Le degré de souffrance exact du taureau est un point aujourd’hui controversé, depuis des travaux vétérinaires selon lesquelles le taureau, grâce à son « bouclier hormonal », n’éprouverait que très peu de douleur, puisque son organisme est capable de produire dix fois plus de bêta-endorphines que l’homme. C’est pendant son transport et à la sortie du toril que le taureau est le plus stressé. « Cinq minutes après », le stress et la douleur sont ramenés à leur plus bas niveau. Une vache qu’on sort simplement de son étable serait davantage agressée qu’un toro bravo pendant son combat. L’organisme du taureau libère pendant le combat un flot de bêta-endorphines, qui annihile le stress et bloque les mécanismes de la douleur en quelques millièmes de secondes. Un autre « rapport technique vétérinaire » sur la question, aboutit à une conviction inverse. Outre le fait qu’il est difficile de comparer la réponse hormonale du taureau à celle de l’homme faute de disposer d’une population humaine ayant subi les mêmes agressions physiques que les taureaux, on peut souligner que les taureaux ayant été amenés jusqu’à l’arène sans avoir à combattre présentent des taux d’ACTH et de cortisol très supérieurs à ceux des taureaux ayant combattu (ACTH et cortisol étant les hormones impliquées dans la réponse de tout organisme au stress). Il voit dans cette constatation, contraire à la logique, les effets des lésions nerveuses causées par les piques et les banderilles, qui privent le taureau d’une réponse hormonale normale, exactement de la même façon que le taux de cortisol de personnes accidentées ayant subi d’importantes lésions de la moelle épinière est extrêmement faible, voire nul, malgré leur stress effectif considérable, simplement parce que leur capacité de réponse hormonale a été détruite par les lésions.

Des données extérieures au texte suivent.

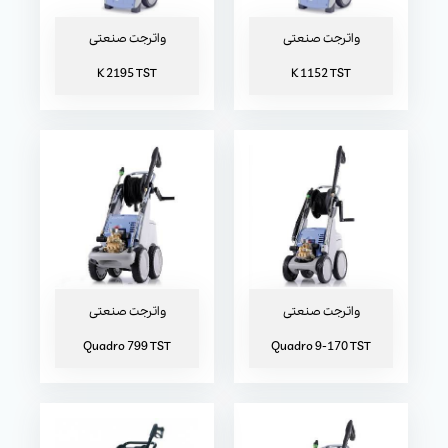
TST
170 TST
واترجت صنعتی
واترجت صنعتی
K 2195 TST
K 1152 TST
واترجت صنعتی Quadro 599
واترجت صنعتی Quadro 800
TST
TST
واترجت صنعتی
واترجت صنعتی
Quadro 799 TST
Quadro 9-170 TST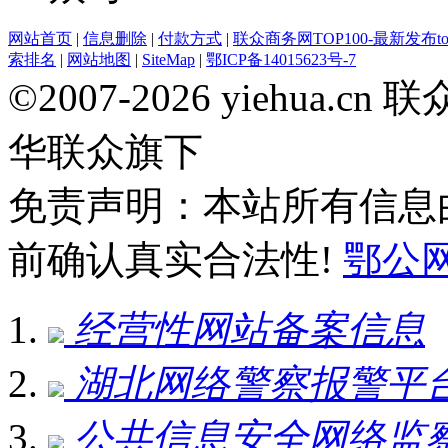
网站首页
|
信息删除
|
付款方式
|
联众商务网TOP100-最新发布top
索排名
|
网站地图
|
SiteMap
|
鄂ICP备14015623号-7
©2007-2026 yiehua
华联众旗下
免责声明：本站所有信息
前确认真实合法性!
鄂公网安
经营性网站备案信息
湖北网络警察报警平
公共信息安全网络监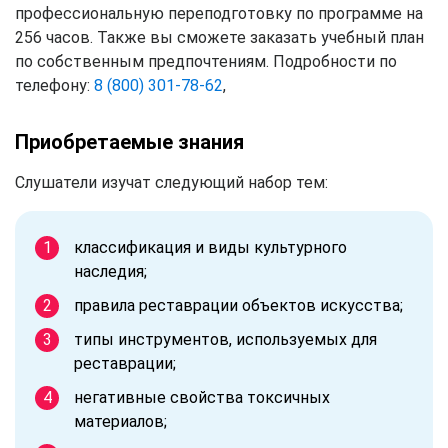
профессиональную переподготовку по программе на
256 часов. Также вы сможете заказать учебный план
по собственным предпочтениям. Подробности по
телефону:
8 (800) 301-78-62
,
Приобретаемые знания
Слушатели изучат следующий набор тем:
классификация и виды культурного
наследия;
правила реставрации объектов искусства;
типы инструментов, используемых для
реставрации;
негативные свойства токсичных
материалов;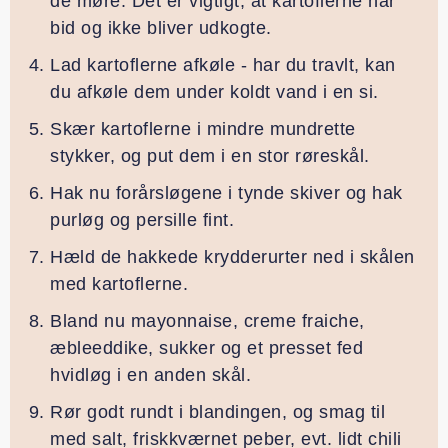
de møre. Det er vigtigt, at kartoflerne har
bid og ikke bliver udkogte.
Lad kartoflerne afkøle - har du travlt, kan
du afkøle dem under koldt vand i en si.
Skær kartoflerne i mindre mundrette
stykker, og put dem i en stor røreskål.
Hak nu forårsløgene i tynde skiver og hak
purløg og persille fint.
Hæld de hakkede krydderurter ned i skålen
med kartoflerne.
Bland nu mayonnaise, creme fraiche,
æbleeddike, sukker og et presset fed
hvidløg i en anden skål.
Rør godt rundt i blandingen, og smag til
med salt, friskkværnet peber, evt. lidt chili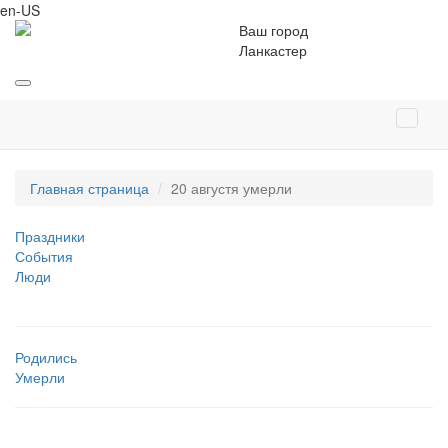
en-US
Ваш город
Ланкастер
Главная страница
20 августя умерли
Праздники
События
Люди
Родились
Умерли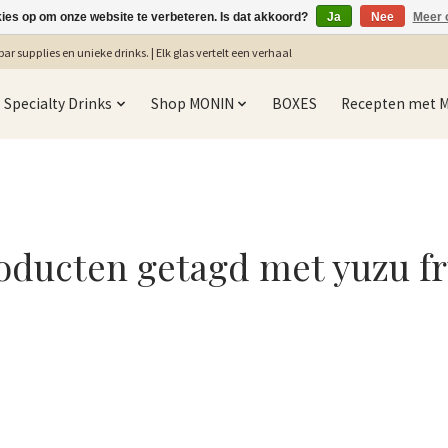
kies op om onze website te verbeteren. Is dat akkoord?
Ja
Nee
Meer 
ar supplies en unieke drinks. | Elk glas vertelt een verhaal
Specialty Drinks
Shop MONIN
BOXES
Recepten met 
oducten getagd met yuzu fr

Les endorphines masquent-elles la douleur ?

Le taux de bêta-endorphines très élevé du taureau traduit le niveau élevé des agressions physiques et psychologiques qu’il a subies, et non le fait qu’il ne souffre pas. Certains scientifiques ont qualifié d’« absurde » l’idée selon laquelle la libération d’endorphines signifierait que le taureau ne souffre pas, alors que les études montrent au contraire que la production d’endorphines est l’indicateur de la souffrance endurée. La capacité animale de forger une image de soi, de rêver ou mémoriser, éprouver des sentiments est variable selon les espèces ce qui n’empêche guère de les observer chez des animaux placés au sommet de la hiérarchie des espèces comme l’est le chimpanzé ? La conscience est visible chez l’homme par le biais de son langage qui manque aux animaux. Cette observation ne signifie nullement qu’on ne puisse accéder à la mise en évidence de la conscience sans le secours du langage. Cette situation présente chez l’animal est équivalente à celle des humains qui ont eu la malchance de naitre sourds ou muets, sinon les deux.

Émotions et conscience chez l’animal

Cette condition n’autorise guère l’observateur à affirmer que cette population ne possède ni conscience, ni mémoire, ni sentiments, ni émotions. L’addition du langage au fonctionnement et aux capacités du cerveau chez l’homme est davantage une révolution qu’une simple évolution de ses fonctions. C’est à ce titre que l’on ne saurait nier l’existence de capacités cognitives et émotionnelles chez l’animal. Ces dernières jouent un rôle d’autant plus important chez l’animal qu’elles sont intimement connectées avec les émotions dont l’expression finale est celle de leur traduction des manifestations du comportement.